In keeping with his general habitudes, Doctor Franklin while at the French Court did not reside in the aristocratical faubourgs.

He deemed his worsted hose and scientific tastes more adapted in a domestic way to the other side of the Seine, where the Latin Quarter, at once the haunt of erudition and economy, seemed peculiarly to invite the philosophical Poor Richard to its venerable retreats.

Here, of gray, chilly, drizzly November mornings, in the dark-stoned quadrangle of the time-honored Sorbonne, walked the lean and slippered metaphysician,--oblivious for the moment that his sublime thoughts and tattered wardrobe were famous throughout Europe,--meditating on the theme of his next lecture; at the same time, in the well-worn chambers overhead, some clayey-visaged chemist in ragged robe-de-chambre, and with a soiled green flap over his left eye, was hard at work stooping over retorts and crucibles, discovering new antipathies in acids, again risking strange explosions similar to that whereby he had already lost the use of one optic; while in the lofty lodging-houses of the neighboring streets, indigent young students from all parts of France, were ironing their shabby cocked hats, or inking the whity seams of their small-clothes, prior to a promenade with their pink-ribboned little grisettes in the Garden of the Luxembourg.
Long ago the haunt of rank, the Latin Quarter still retains many old buildings whose imposing architecture singularly contrasts with the unassuming habits of their present occupants.
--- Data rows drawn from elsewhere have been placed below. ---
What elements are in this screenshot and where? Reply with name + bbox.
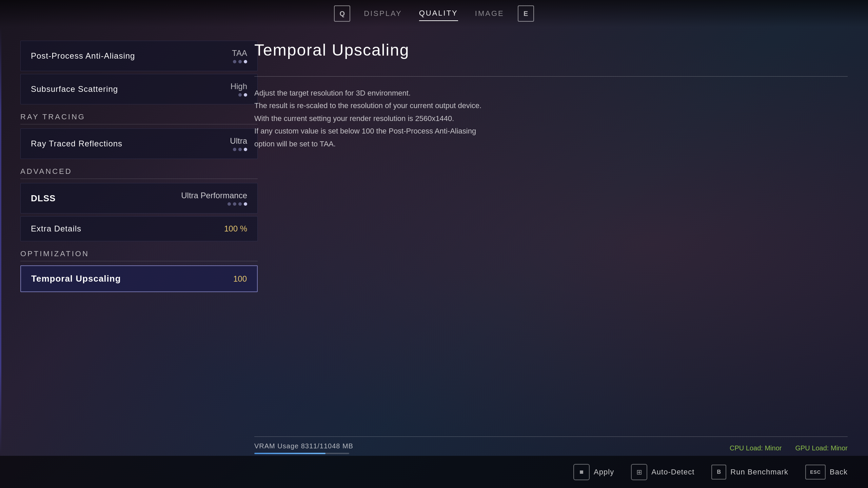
setting-ray-traced-reflections[interactable]: Ray Traced Reflections Ultra: [20, 128, 258, 159]
cpu-load: CPU Load: Minor: [730, 444, 782, 452]
cpu-value: Minor: [765, 444, 782, 452]
detail-description: Adjust the target resolution for 3D envi…: [254, 87, 848, 150]
dot1: [238, 93, 242, 97]
dot3: [238, 202, 242, 206]
dot1: [233, 148, 236, 151]
setting-label-post-process: Post-Process Anti-Aliasing: [31, 51, 135, 61]
vram-bar: [254, 453, 349, 454]
apply-label: Apply: [594, 468, 614, 476]
setting-value-subsurface: High: [231, 82, 247, 97]
tab-display[interactable]: DISPLAY: [364, 6, 402, 21]
setting-value-post-process: TAA: [232, 48, 247, 63]
dot2: [238, 60, 242, 63]
detail-title: Temporal Upscaling: [254, 41, 848, 59]
vram-section: VRAM Usage 8311/11048 MB: [254, 442, 353, 454]
auto-detect-icon: ⊞: [631, 464, 647, 480]
setting-subsurface-scattering[interactable]: Subsurface Scattering High: [20, 74, 258, 104]
setting-value-temporal-upscaling: 100: [233, 274, 247, 284]
action-auto-detect[interactable]: ⊞ Auto-Detect: [631, 464, 694, 480]
dots-post-process: [233, 60, 247, 63]
stats-bar: VRAM Usage 8311/11048 MB CPU Load: Minor…: [254, 436, 848, 454]
esc-key: ESC: [805, 465, 826, 480]
run-benchmark-key: B: [711, 465, 726, 480]
left-settings-panel: Post-Process Anti-Aliasing TAA Subsurfac…: [20, 27, 258, 454]
dots-dlss: [228, 202, 247, 206]
cpu-label: CPU Load:: [730, 444, 763, 452]
setting-value-ray-reflections: Ultra: [230, 136, 247, 151]
dot1: [228, 202, 231, 206]
vram-text: VRAM Usage 8311/11048 MB: [254, 442, 353, 450]
section-optimization: OPTIMIZATION: [20, 249, 258, 261]
setting-label-dlss: DLSS: [31, 193, 56, 204]
dot2-filled: [244, 93, 247, 97]
auto-detect-label: Auto-Detect: [651, 468, 694, 476]
dots-subsurface: [238, 93, 247, 97]
dot4-filled: [244, 202, 247, 206]
nav-key-q[interactable]: Q: [334, 5, 350, 22]
load-stats: CPU Load: Minor GPU Load: Minor: [730, 444, 848, 452]
section-ray-tracing: RAY TRACING: [20, 113, 258, 124]
setting-dlss[interactable]: DLSS Ultra Performance: [20, 183, 258, 214]
setting-label-extra-details: Extra Details: [31, 224, 81, 233]
tab-image[interactable]: IMAGE: [475, 6, 504, 21]
setting-extra-details[interactable]: Extra Details 100 %: [20, 216, 258, 241]
vram-fill: [254, 453, 326, 454]
dot3-filled: [244, 60, 247, 63]
left-accent-border: [0, 27, 1, 454]
dot3-filled: [244, 148, 247, 151]
top-navigation: Q DISPLAY QUALITY IMAGE E: [0, 0, 868, 27]
setting-label-temporal-upscaling: Temporal Upscaling: [31, 273, 121, 284]
dot2: [233, 202, 236, 206]
tab-quality[interactable]: QUALITY: [419, 6, 458, 21]
right-panel-header: Temporal Upscaling: [254, 41, 848, 77]
setting-label-ray-reflections: Ray Traced Reflections: [31, 139, 122, 148]
dot1: [233, 60, 236, 63]
setting-post-process-anti-aliasing[interactable]: Post-Process Anti-Aliasing TAA: [20, 41, 258, 71]
gpu-load: GPU Load: Minor: [795, 444, 848, 452]
back-label: Back: [830, 468, 848, 476]
run-benchmark-label: Run Benchmark: [730, 468, 788, 476]
stats-bar-content: VRAM Usage 8311/11048 MB CPU Load: Minor…: [254, 436, 848, 454]
nav-tabs: DISPLAY QUALITY IMAGE: [364, 6, 504, 21]
apply-icon: ■: [573, 464, 590, 480]
setting-value-dlss: Ultra Performance: [181, 191, 247, 206]
nav-key-e[interactable]: E: [518, 5, 534, 22]
dot2: [238, 148, 242, 151]
section-advanced: ADVANCED: [20, 167, 258, 179]
dots-ray-reflections: [233, 148, 247, 151]
action-run-benchmark[interactable]: B Run Benchmark: [711, 465, 788, 480]
gpu-label: GPU Load:: [795, 444, 829, 452]
setting-temporal-upscaling[interactable]: Temporal Upscaling 100: [20, 265, 258, 292]
action-back[interactable]: ESC Back: [805, 465, 848, 480]
setting-label-subsurface: Subsurface Scattering: [31, 84, 118, 94]
bottom-action-bar: ■ Apply ⊞ Auto-Detect B Run Benchmark ES…: [0, 456, 868, 488]
setting-value-extra-details: 100 %: [224, 224, 247, 233]
gpu-value: Minor: [831, 444, 848, 452]
right-detail-panel: Temporal Upscaling Adjust the target res…: [254, 27, 848, 150]
action-apply[interactable]: ■ Apply: [573, 464, 614, 480]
In some parts its general air is dreary and dim; monastic and theurgic.

In those lonely narrow ways--long-drawn prospectives of desertion--lined with huge piles of silent, vaulted, old iron-grated buildings of dark gray stone, one almost expects to encounter Paracelsus or Friar Bacon turning the next corner, with some awful vial of Black-Art elixir in his hand.
But all the lodging-houses are not so grim.